Additional Information: Statistics by Country/Region
• Afghanistan – 9-10 million landmines (3 people per day are
killed/injured, 100,000 total injured/dead)
• Angola has 9 million landmines.
• Chechnya (3,445 casualties as of September 2004)
• Iran (4,000 fatalities, 6,000 injured)
• Iraq – 5-10 million landmines (5.4 million people live within 1 kilometer
of heavily concentrated landmine/UXO affected areas)
• Jordan – 305,000 landmines
• Cambodia – 4-7 million landmines (35,000 landmine amputees)
• Angola – estimated 70,000 amputees many of whom are children
• Mozambique – 1-2 million landmines
• Western Sahara – 1-2 million landmines
• Bosnia Herzegovina, Croatia, and Somalia – each with 1 million
landmines
• Vietnam – 3.5 million landmines

The story of: One little boy
A 4-year-old Vietnamese boy was carried into the room by a caretaker. The
boy had only one limb…I repeat, only one limb…a right leg! His right arm
was gone just below the elbow and his left arm just above the wrist. His left
leg also missing but fitted with a prosthetic. The boy screamed and yelled
upon entering the room at the sight of all the prosthetic hands lined up on the
table. His caretaker took him outside to calm him down. Ten or fifteen
minutes later, the care taker brought him back into the room, and again he
started right up with the crying and screaming.
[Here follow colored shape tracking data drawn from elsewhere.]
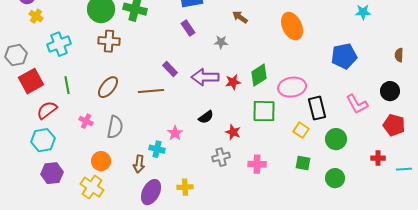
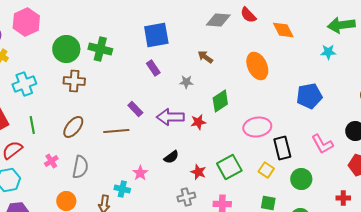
green diamond: (259, 75) -> (220, 101), moved
green square: (264, 111) -> (229, 167), moved, turned -30
pink cross: (86, 121) -> (51, 161), turned 32

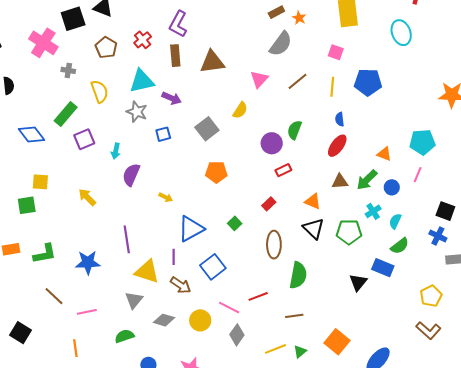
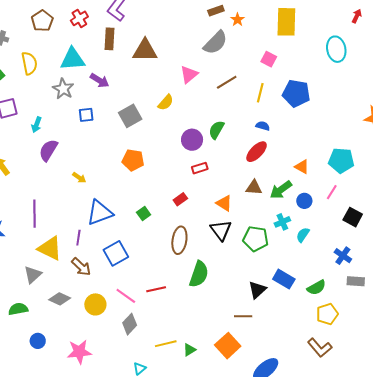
blue semicircle: (340, 119) -> (263, 126), turned 104
black square: (445, 211) -> (353, 217), moved
green semicircle: (400, 246) -> (316, 287), moved
brown line: (294, 316) -> (243, 316), moved

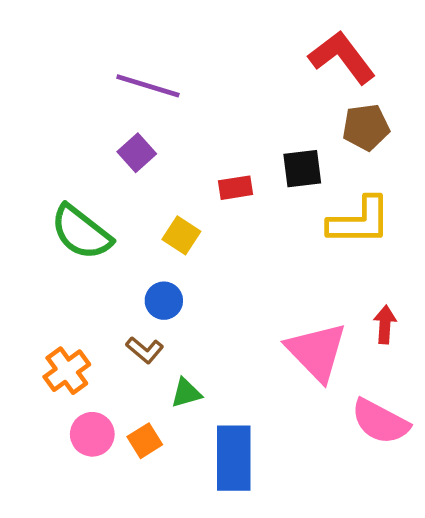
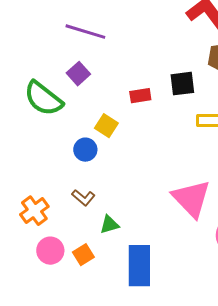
green semicircle: (81, 232) -> (43, 99), moved
blue circle: (164, 301) -> (85, 150), moved

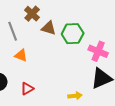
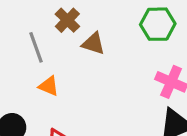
green hexagon: (73, 34) -> (158, 24), moved

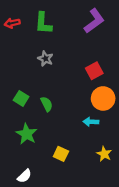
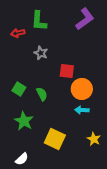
red arrow: (12, 23) -> (18, 33), moved
red square: (94, 71) -> (67, 71), moved, turned 35
orange circle: (103, 98) -> (82, 89), moved
yellow square: (61, 154) -> (55, 139), size x1.5

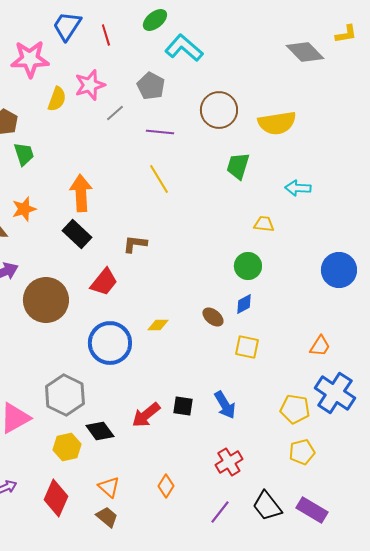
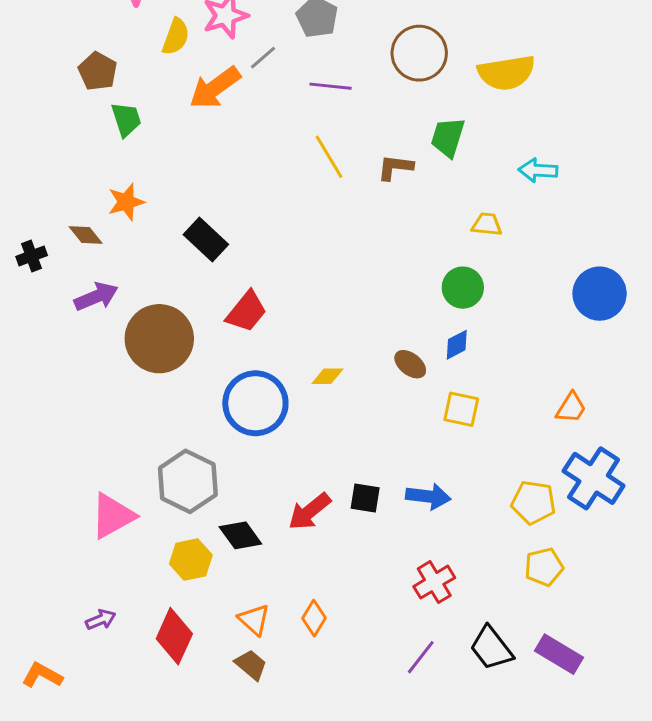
orange arrow: (81, 193) -> (215, 88), moved, turned -123
brown L-shape: (135, 244) -> (395, 167), moved
blue arrow: (225, 405) -> (428, 496), turned -52
orange diamond: (166, 486) -> (314, 618), moved

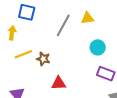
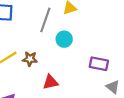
cyan circle: (98, 47) -> (64, 39), moved

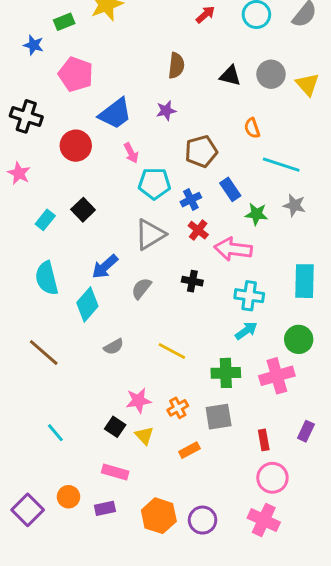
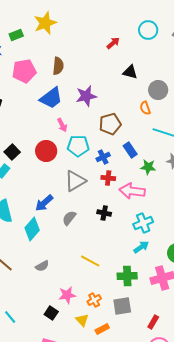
red arrow: (205, 14) -> (113, 43), moved
brown semicircle: (176, 65) -> (58, 66), moved
pink pentagon: (76, 74) -> (24, 71), turned -30
gray circle: (271, 74) -> (158, 90), moved
purple star: (166, 111) -> (86, 96), size x1.5
red circle: (76, 146) -> (46, 151), moved
black square: (83, 210) -> (12, 152), moved
red cross: (198, 230) -> (108, 178), turned -32
cyan cross: (249, 296) -> (143, 223), turned -30
gray semicircle: (114, 347) -> (42, 266), moved
yellow triangle: (144, 436) -> (82, 320), moved
red rectangle: (264, 440) -> (153, 322), turned 40

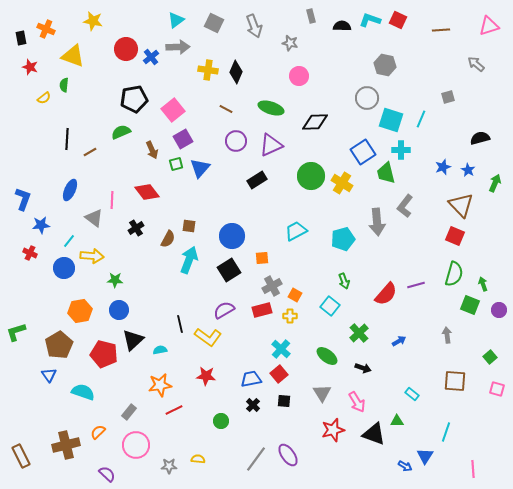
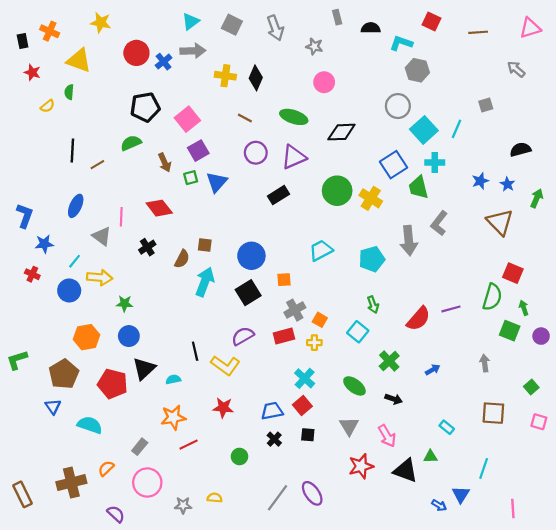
cyan L-shape: (370, 20) -> (401, 43), moved
cyan square: (391, 120) -> (424, 130), turned 30
red square: (455, 236) -> (513, 273), moved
In a moment of desperation, I
decided to give him one of the prosthetic hands, and in the same moment I
questioned my decision as I wondered whether that was such a great idea – I
mean, how could a child “play” with such a device by having available to
him only the stubby ends of two arms that aren’t even the same lengths?
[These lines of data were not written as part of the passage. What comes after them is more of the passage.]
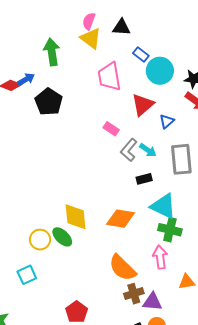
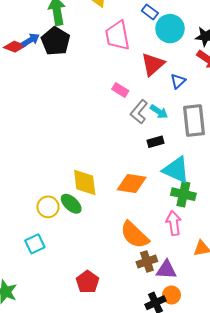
black pentagon: (49, 102) -> (56, 41), moved

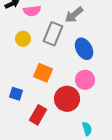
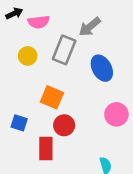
pink circle: (85, 80) -> (116, 114), moved
red circle: (67, 99) -> (64, 125), moved, size x0.7
red rectangle: (38, 115) -> (46, 148), turned -30

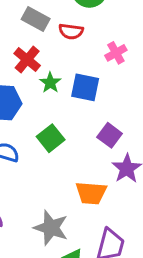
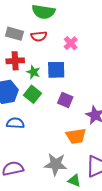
red cross: (27, 60) -> (15, 61), turned -30
purple square: (110, 135) -> (65, 100), moved
green square: (51, 138) -> (33, 94), moved

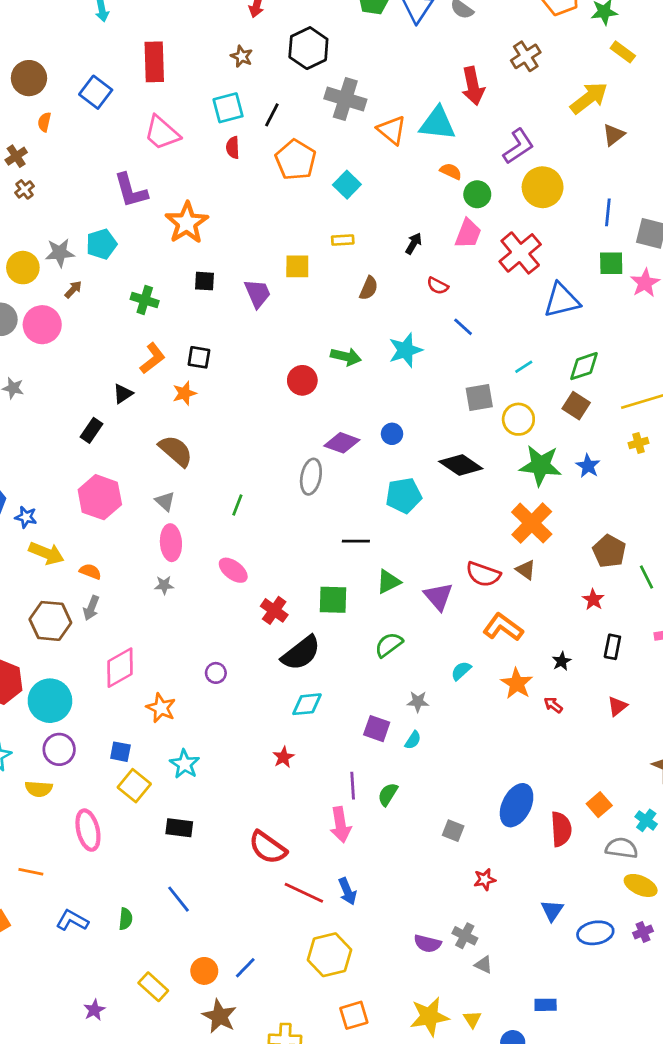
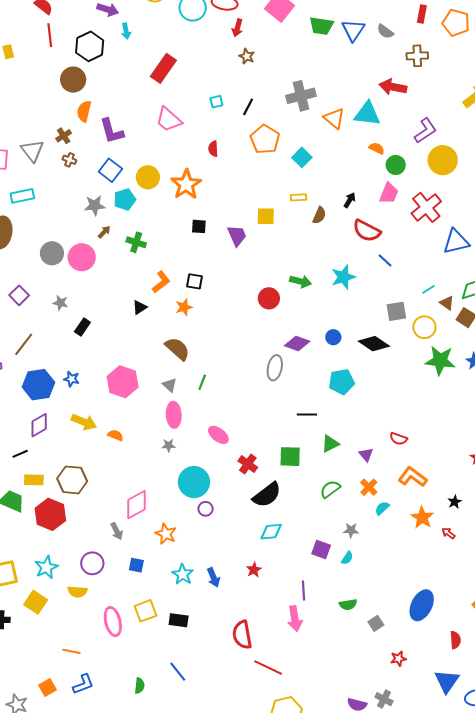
black hexagon: (308, 48) -> (90, 46), moved
brown star: (242, 56) -> (247, 56), moved
brown cross: (526, 56) -> (417, 56), moved, turned 30
red rectangle: (154, 62) -> (163, 68), turned 36
red arrow: (473, 86) -> (393, 87), turned 112
blue square: (96, 92) -> (110, 170), moved
gray cross: (345, 99) -> (301, 96), turned -32
cyan square: (228, 108) -> (216, 102), size x0.6
orange semicircle: (44, 122) -> (84, 111), size x1.5
red semicircle: (233, 148) -> (213, 149), moved
brown cross: (25, 189) -> (69, 160), turned -32
purple L-shape: (131, 190) -> (112, 131), moved
yellow circle: (23, 268) -> (148, 177), moved
red semicircle: (438, 286) -> (367, 231), size x1.8
brown semicircle: (369, 288) -> (319, 215), moved
green cross: (145, 300) -> (136, 242), moved
black rectangle: (92, 430) -> (82, 327), moved
black diamond: (461, 465) -> (374, 344), moved
green line: (237, 505) -> (202, 382), moved
blue star: (26, 517) -> (72, 379), moved
orange cross: (532, 523) -> (369, 487), moved, size x0.6
brown triangle: (526, 570) -> (447, 303), moved
red semicircle: (483, 574) -> (398, 439), size x0.7
purple triangle: (438, 596) -> (366, 455), size x0.7
gray arrow: (91, 608) -> (117, 531), moved, turned -48
brown hexagon: (50, 621) -> (72, 480), moved
cyan circle: (50, 701) -> (194, 482), moved
yellow square: (134, 786) -> (146, 611), moved, turned 30
green semicircle: (388, 794) -> (348, 605), moved, turned -132
red semicircle: (561, 829) -> (455, 640), moved, size x0.7
gray square: (453, 831) -> (376, 623), turned 35
red semicircle: (268, 847) -> (242, 635), turned 44
blue arrow: (347, 891) -> (214, 577), moved
blue triangle: (552, 911) -> (447, 681), size x1.5
blue L-shape: (72, 920) -> (83, 684), moved, turned 130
I was told once that if the only tools in your toolbox are a hammer and a
screwdriver, then you tend to think of your solutions in terms of using only
that hammer and that screwdriver. Well, he did just that. He instantly calmed
down and was able to hold the prosthetic hands between the ends of his two
arms. He began experimenting with it and in a few short moments, realized
how the device worked. With a little help from his caretaker, he also figured
out how to tighten the digits (fingers) and release them.
He stayed in the room clutching the prosthetic hand and watched while we
put hands on several other people. Nearly an hour passed until it was his turn
and by that time, he was so ready to have his hand put on that when he and
his caretaker sat down, he literally reached out his left arm as if to say, “Quit
fooling around and put this thing on me!” We did just that, and literally
within one minute, he had managed to put a marking pin in the hand and for
the first time in his life, draw on a piece of paper.
The room was flooded with emotion. How many opportunities do we have in
life to be able to impact another person to this extent?
A couple of weeks later I received an e-mail from Vietnam indicating that the
boy not only loves and uses his hand, but he doesn’t want to take it off at
night when he goes to bed.
Rest well, little child. Hopefully you can have the same opportunity that we
have had – to experience the gift that you have given us.